LifeProof Partners with Challenged Athletes Foundation
LifeProof, a company that designs, manufactures and markets cases for smartphones and tablets that deliver protection, style and functionality, recently announced that it is now the official mobile accessory partner of the Challenged Athletes Foundation (CAF).
As the result of the partnership, LifeProof is now the sponsor of CAF's Race for a Reason, and has chosen CAF athlete Ricky James as its brand ambassador. Ricky is a wheelchair athlete who has completed the Ironman World Championship, Baja 500 and even medaled at the X Games. CAF's Race for a Reason is a program that raises funds for challenged athletes at various events of their choice or at one of CAF's premier partner events.
"Our partnership with CAF is a natural fit," said Gary Rayner, founder of LifeProof. "LifeProof cases can be used everywhere without worry since our cases are water proof, dirt proof, snow proof and shock proof. Whether capturing shots while carving the slopes on a monoski, catching barrels while surfing, or documenting a descent in a handcycle, CAF athletes need their equipment to keep up to the challenges they take on."
"We are excited and honored by this partnership," said Virginia Tinley, CAF's Executive Director. "Part of our mission is to empower those with physical challenges to live active and unlimited lifestyles, and to show others there is nothing a challenged athlete can't do.

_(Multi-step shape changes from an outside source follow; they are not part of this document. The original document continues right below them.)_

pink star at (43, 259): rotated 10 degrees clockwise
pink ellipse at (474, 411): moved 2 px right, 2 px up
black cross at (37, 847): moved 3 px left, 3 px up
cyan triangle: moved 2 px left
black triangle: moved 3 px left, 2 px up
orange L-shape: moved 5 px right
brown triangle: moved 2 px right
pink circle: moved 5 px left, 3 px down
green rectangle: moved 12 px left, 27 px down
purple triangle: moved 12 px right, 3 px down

Through this partnership, we can continue to change perceptions and demonstrate what our athletes are capable of."
LifeProof recently announced LifeProof nuud for Apple iPhone (News - Alert) 5 and Samsung Galaxy SIII, the first waterproof, all-protective smartphone cases without a screen cover. The LifeProof nuud lets users touch the actual screen while their smartphones stay totally protected from water, drops, sweat, dirt and other hazards of daily living. By providing a completely uncovered screen, the LifeProof nuud design gives users the ultimate touch-screen experience.